As Alhadeff took in the view, sounds rattled up from the big pit that is the construction site – the roar of bulldozers pushing gravel, idling dump trucks that spit exhaust between trips hauling rock, and other equipment. Piercing those sounds was the metallic clicking and pounding from carpenters who assembled forms for the concrete walls that are beginning to outline the shape of the data center.

The view was a reminder that despite the good intentions, there still is plenty of heavy lifting and construction to be done, and neighbors remain on the edge of a major disruption to their lives.

Neighbors have not raised the only voices of skepticism about the project. State Rep. Reuven Carlyle, D-Seattle, has questioned the wisdom of the approach that DIS is taking to technology by building a large, centralized data-server facility.

Earlier in the year, Carlyle wrote to Gov.
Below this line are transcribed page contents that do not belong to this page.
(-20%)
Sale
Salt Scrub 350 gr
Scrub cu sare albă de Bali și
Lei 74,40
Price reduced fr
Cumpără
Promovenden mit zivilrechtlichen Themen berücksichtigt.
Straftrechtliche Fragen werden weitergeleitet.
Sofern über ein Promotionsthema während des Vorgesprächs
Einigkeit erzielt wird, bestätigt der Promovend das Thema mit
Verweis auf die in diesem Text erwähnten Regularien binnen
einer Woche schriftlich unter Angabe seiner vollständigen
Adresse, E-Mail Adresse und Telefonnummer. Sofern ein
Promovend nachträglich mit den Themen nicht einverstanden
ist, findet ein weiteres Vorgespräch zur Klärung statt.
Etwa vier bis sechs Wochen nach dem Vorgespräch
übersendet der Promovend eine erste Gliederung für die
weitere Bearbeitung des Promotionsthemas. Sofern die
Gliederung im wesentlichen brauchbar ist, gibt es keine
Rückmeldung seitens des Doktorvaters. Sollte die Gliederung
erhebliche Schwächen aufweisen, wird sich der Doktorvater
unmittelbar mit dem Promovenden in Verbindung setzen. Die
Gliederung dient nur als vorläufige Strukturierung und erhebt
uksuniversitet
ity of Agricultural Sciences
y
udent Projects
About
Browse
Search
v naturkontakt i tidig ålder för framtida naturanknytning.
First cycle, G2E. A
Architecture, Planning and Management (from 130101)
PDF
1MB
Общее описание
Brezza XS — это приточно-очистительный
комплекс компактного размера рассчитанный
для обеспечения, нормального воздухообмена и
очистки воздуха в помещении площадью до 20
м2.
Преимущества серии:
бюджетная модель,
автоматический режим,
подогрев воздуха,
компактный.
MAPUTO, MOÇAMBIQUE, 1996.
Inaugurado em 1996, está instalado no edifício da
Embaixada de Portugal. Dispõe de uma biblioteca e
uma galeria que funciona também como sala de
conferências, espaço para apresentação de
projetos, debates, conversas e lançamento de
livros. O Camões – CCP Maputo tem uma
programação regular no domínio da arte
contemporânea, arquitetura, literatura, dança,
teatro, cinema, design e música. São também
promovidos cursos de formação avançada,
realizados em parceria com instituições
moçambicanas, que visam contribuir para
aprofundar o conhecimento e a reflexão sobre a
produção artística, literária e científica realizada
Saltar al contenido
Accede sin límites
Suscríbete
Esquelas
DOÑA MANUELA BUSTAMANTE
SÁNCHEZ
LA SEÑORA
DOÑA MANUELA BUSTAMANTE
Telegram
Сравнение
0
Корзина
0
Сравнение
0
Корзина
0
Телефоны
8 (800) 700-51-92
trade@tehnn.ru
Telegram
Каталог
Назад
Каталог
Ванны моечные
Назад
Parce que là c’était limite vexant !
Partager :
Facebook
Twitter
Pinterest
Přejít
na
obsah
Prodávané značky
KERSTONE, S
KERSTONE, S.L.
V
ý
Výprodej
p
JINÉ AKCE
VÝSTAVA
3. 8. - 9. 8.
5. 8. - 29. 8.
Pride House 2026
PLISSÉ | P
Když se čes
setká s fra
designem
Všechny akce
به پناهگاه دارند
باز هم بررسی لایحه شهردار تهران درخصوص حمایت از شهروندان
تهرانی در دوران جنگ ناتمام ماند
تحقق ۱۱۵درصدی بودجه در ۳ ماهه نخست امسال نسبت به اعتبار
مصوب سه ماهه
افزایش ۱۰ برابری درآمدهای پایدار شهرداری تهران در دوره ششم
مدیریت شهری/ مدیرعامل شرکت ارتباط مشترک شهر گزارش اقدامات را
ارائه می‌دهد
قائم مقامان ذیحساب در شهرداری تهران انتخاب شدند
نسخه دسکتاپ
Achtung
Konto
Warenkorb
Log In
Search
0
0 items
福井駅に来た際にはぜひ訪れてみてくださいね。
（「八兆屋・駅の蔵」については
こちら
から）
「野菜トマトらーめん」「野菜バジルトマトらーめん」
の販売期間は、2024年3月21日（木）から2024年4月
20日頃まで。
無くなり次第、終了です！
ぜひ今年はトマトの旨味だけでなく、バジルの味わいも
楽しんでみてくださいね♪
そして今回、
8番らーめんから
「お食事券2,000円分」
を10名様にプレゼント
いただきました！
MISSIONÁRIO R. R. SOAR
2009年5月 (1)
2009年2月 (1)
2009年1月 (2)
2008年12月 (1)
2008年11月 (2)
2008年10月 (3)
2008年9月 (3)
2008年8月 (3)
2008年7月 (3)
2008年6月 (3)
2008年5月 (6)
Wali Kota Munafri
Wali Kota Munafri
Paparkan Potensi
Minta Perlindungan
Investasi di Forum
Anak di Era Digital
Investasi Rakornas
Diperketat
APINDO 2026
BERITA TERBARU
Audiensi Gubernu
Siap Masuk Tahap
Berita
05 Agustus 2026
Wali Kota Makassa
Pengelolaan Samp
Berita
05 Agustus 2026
Chris Gregoire with objections, asking her to get a second opinion on the project.

He contends that the plan to consolidate state computer servers in a data center near the Capitol is intended to serve an old technology, and he thinks the state might be better off replacing on-site storage with remote storage facilities in Eastern Washington.

But DIS insists its approach makes sense and is similar to what Microsoft and other major corporations do to store their corporate data close at hand.

And in this case, the consolidation will let the state reduce its 42 “raised-floor” sites for data centers in Thurston County to fewer than 10 in the five years that follow the project’s completion, DIS director Tony Tortorice has said.